Sunday, 15 July 2018

Coronary Care (3) : The Waffle

No more science or medicine, I promise. I will also try to get you some pictures, though they will be off this dodgy, ten year old Android, so they may not be up to much. Bear with me.

There I was, 3-4 weeks ago still in 'healthy' mode. I didn't need doctors and hospitals. I had been reading the news the same as everybody else, so I "knew" in theory all about HSE waiting lists, people stacked up on trolleys in the corridors awaiting triage or unable to be found a bed. Well, I have to say that my own experience this time was nothing like that. Sligo is rapid, efficient, professional and full of excellent, attentive medical types.

We pitched up here at about 7:30 at night with just a letter from the GP and a washbag. I was pounced on within minutes and run through triage, booked in and what not. A most excellent fella (Dr Miles) took control of me and found me a corner of a 'holding area' (reception ward??) with a bed, curtained off from the rest of the room, which was bursting with people at computers, beeping machines, stacked up equipment etc. Here, between then and 03:30, I was subject to a battery of tests including the expected blood pressure, temperature, blood samples.

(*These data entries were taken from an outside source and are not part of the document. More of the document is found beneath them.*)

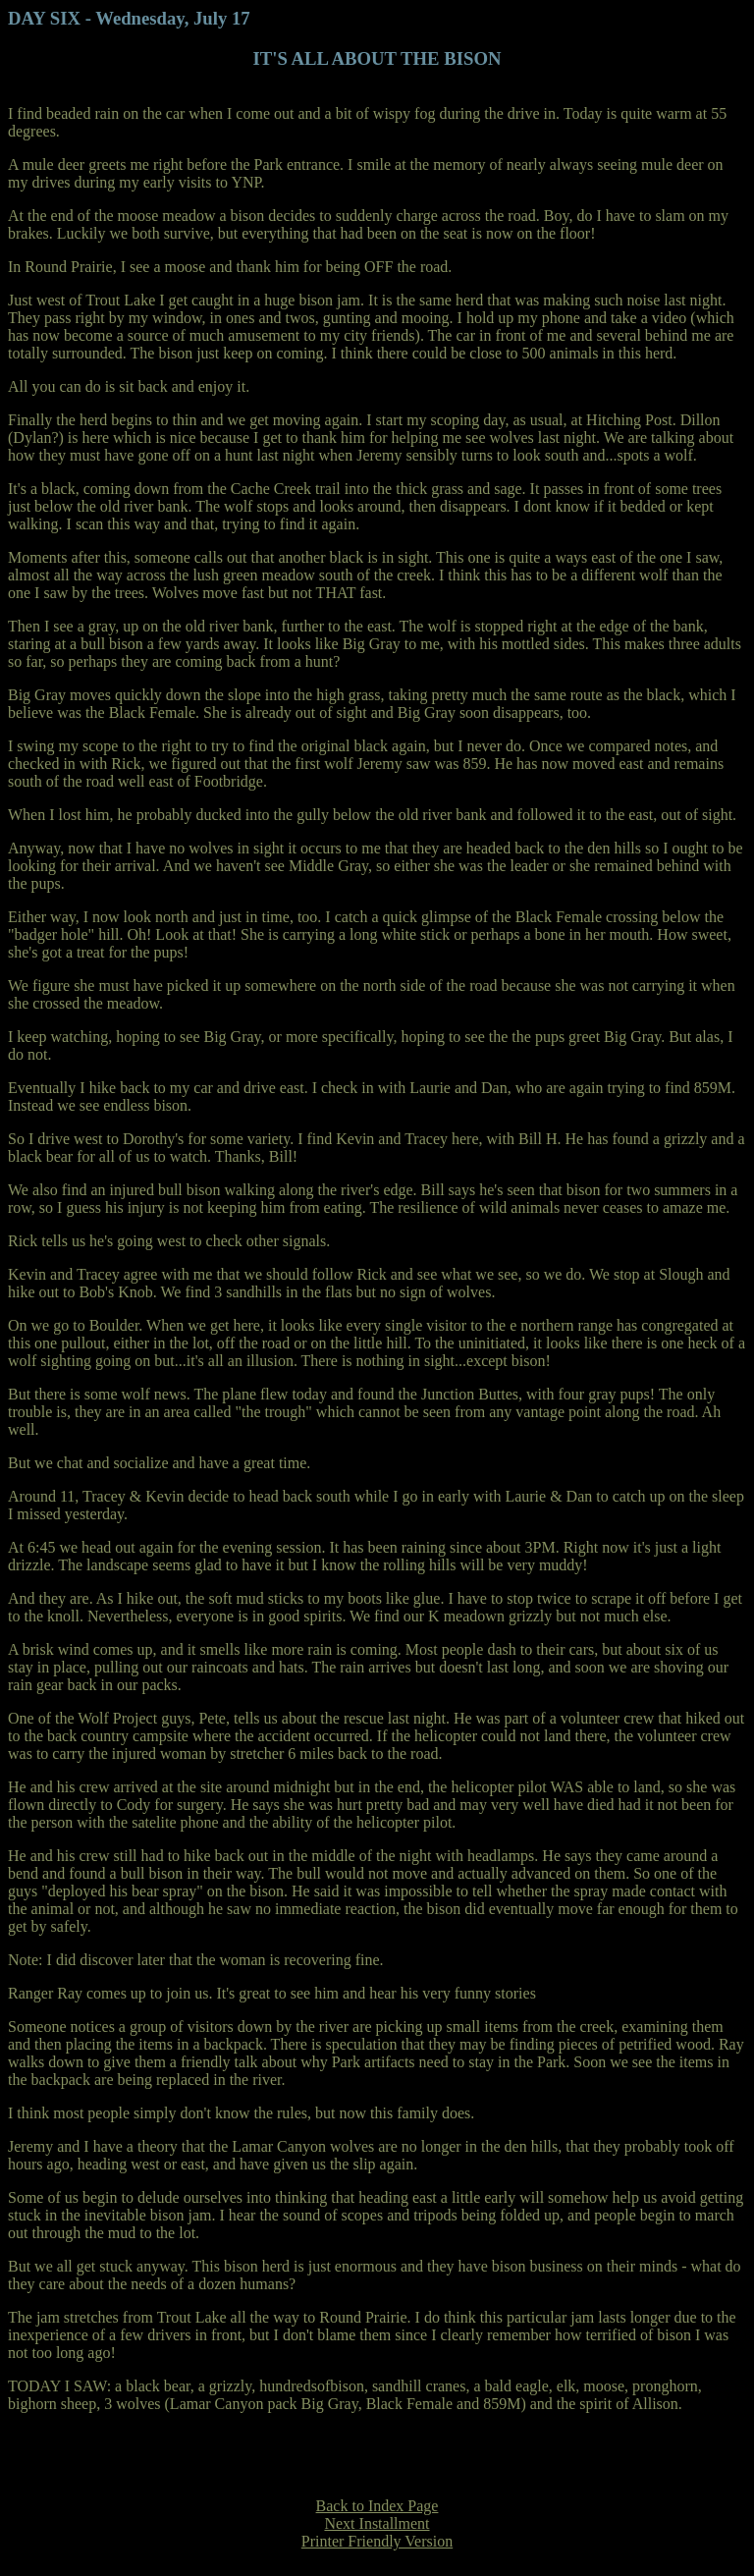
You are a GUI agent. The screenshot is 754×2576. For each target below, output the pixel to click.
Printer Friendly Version (377, 2541)
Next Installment (376, 2523)
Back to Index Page (377, 2505)
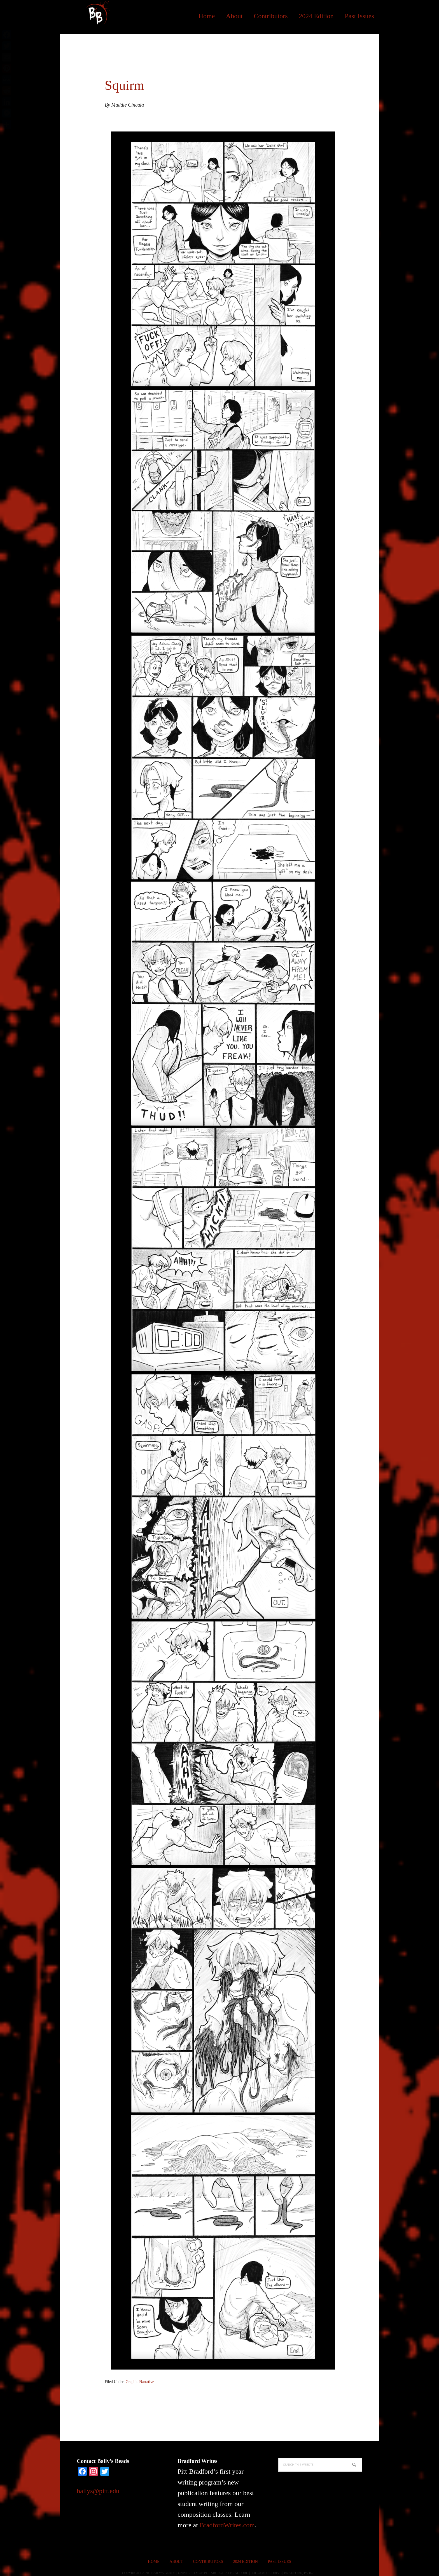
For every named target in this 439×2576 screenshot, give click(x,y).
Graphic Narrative (140, 2382)
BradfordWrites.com (227, 2525)
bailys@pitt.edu (98, 2491)
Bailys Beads (96, 14)
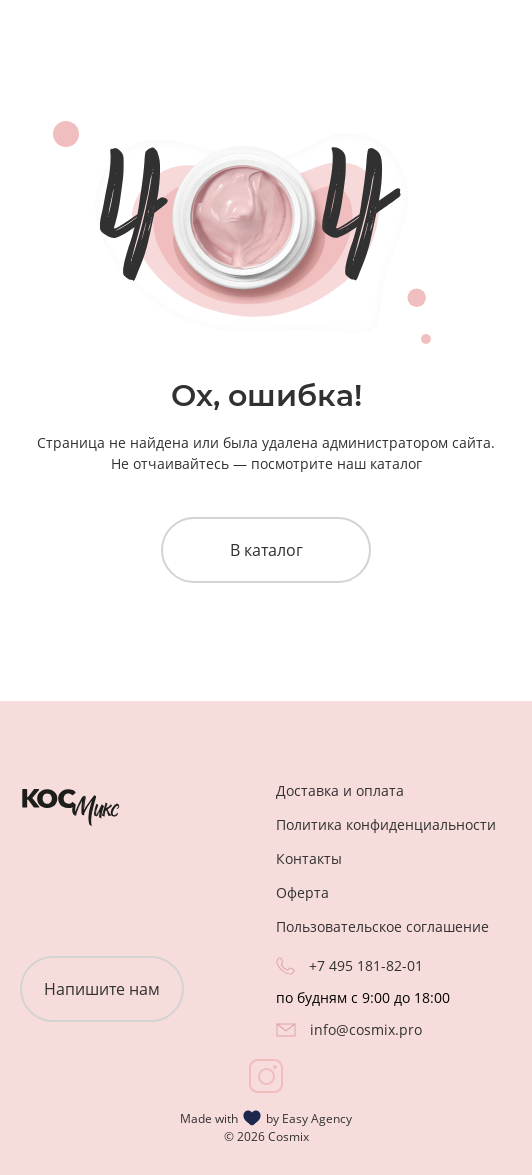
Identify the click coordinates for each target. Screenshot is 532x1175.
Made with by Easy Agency (266, 1118)
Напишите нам (102, 989)
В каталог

The iconic Ben Bulben mountain. This pic blagged off t'Internet.
Half way through this process they told me they were keeping me in (handy because my 'taxi' was long gone), and, as it was 10 pm, I climbed into the bed and made as if to get some sleep. The testing and sampling carried on with them waking every half an hour for a new one "Sorry, Matt, waking you again but we need to weigh you". Then, at 3 am, I was told they had me a bed on the Coronary Care Ward. I was whizzed up by a couple of porters and installed. This was not just "a bed", it was like a private room - a one-bed bay with clusters of equipment all around. From the window I could see the iconic "Ben Bulben" mountain. Above the door was a big-ish screen plasma TV which meant nothing to me but turned out to be THE PLACE a few days later when England were playing in the World Cup.

Next up the best part of a week of 'living' in that bed, being a patient while the team here went through the process of finding out what was wrong with me and trying to sort me out. I had the boss-doc, growly-voiced Dr M and his entourage of fresh, shiny new, enthusiastic students, an army of nurses round the shifts (too many to list here but hi Una, Margy, Catherine, Veronica et al, the ladies that bring food, the porters who push you down to X-Ray or the heart investigation suites (Hi Dom, Paul, Gerry) - every one of them are just THE BEST. Huge respect for the team.

They were very quickly on to the 'liquid/goo in the lungs' thing and starting treatment which was all about clearing this plus the fluid which had accumulated on my now-podgy ankles. We are making good progress on this and I can breath again (which is handy) so I have had 5 chest X-Rays now which show ever clearer airways (fewer Accumulations/Consolidations).

Of course, I shot myself in the foot by getting better nice and quickly, and "The System" decided they needed my nice 'single room ' for a more unhealthy person and I have been moved down to a 6-bed ward. Again, perfectly good  ward, 4 other nice lads in it and the same level of TLC as before. So it goes.

Meanwhile a couple of anecdotes, two of which are similar in being "what goes round comes round" in shape. And a news flash. 10:44 Sunday I have just been taken off all the 'telemetry' (monitors). I am beeping no more.

Thank you very much niece Em-J and nephew M (20 and 12 I think) who came up from Silverwood land to help and support Elizabeth with the household stuff, livestock and fox-watch. Those guys are back on the train home this afternoon but I was amused by the idea that 20 years ago we did plenty of babysitting of Em-J and now she is up here baby-sitting us!

2nd-ly that football. England playing Croatia in the semifinals of the word cup. I'd not normally watch it but hey, it was in my room. We lost eventually but we went ahead first with a lovely free kick which lobbed over the "wall" of Croat players and dipped into the net. With England having got to the semis, of course, all the fans were singing that "Football's coming home" thing that refers back to England's previous effort in 1966. Then it came to me. I was in hospital for that, too. One of my earliest memories of Dad was that he was there too and as soccer-clueless as any 'Care'. I remember wailing at him that the Germans were cheating, standing in the wall so that our guy would not be able to kick at the goal. I have vague memories of the shame of being shushed by all the other boys and girls on the ward. I would have been 9 then. Never did learn any football.

....and finally, the dogs who I miss terribly have been amusing Elizabeth and frightening her half to death. When the three were let go yesterday on a fox-chase, Deefer and Poppea returned, exhausted within the normal half hour or so, but no sign of Towser. 2 hours later when she had almost given up on him, and it was 10 pm+, he staggered back in 'maggotty' from the grass and brambles and headed straight for his 'safe' place under the oven unit. We have no idea what happened to him or where he'd been but Liz said that the look on his face was like a Vietnam veteran returning from an unspeakably harrowing mission...... You DON'T know...... You WEREN'T there!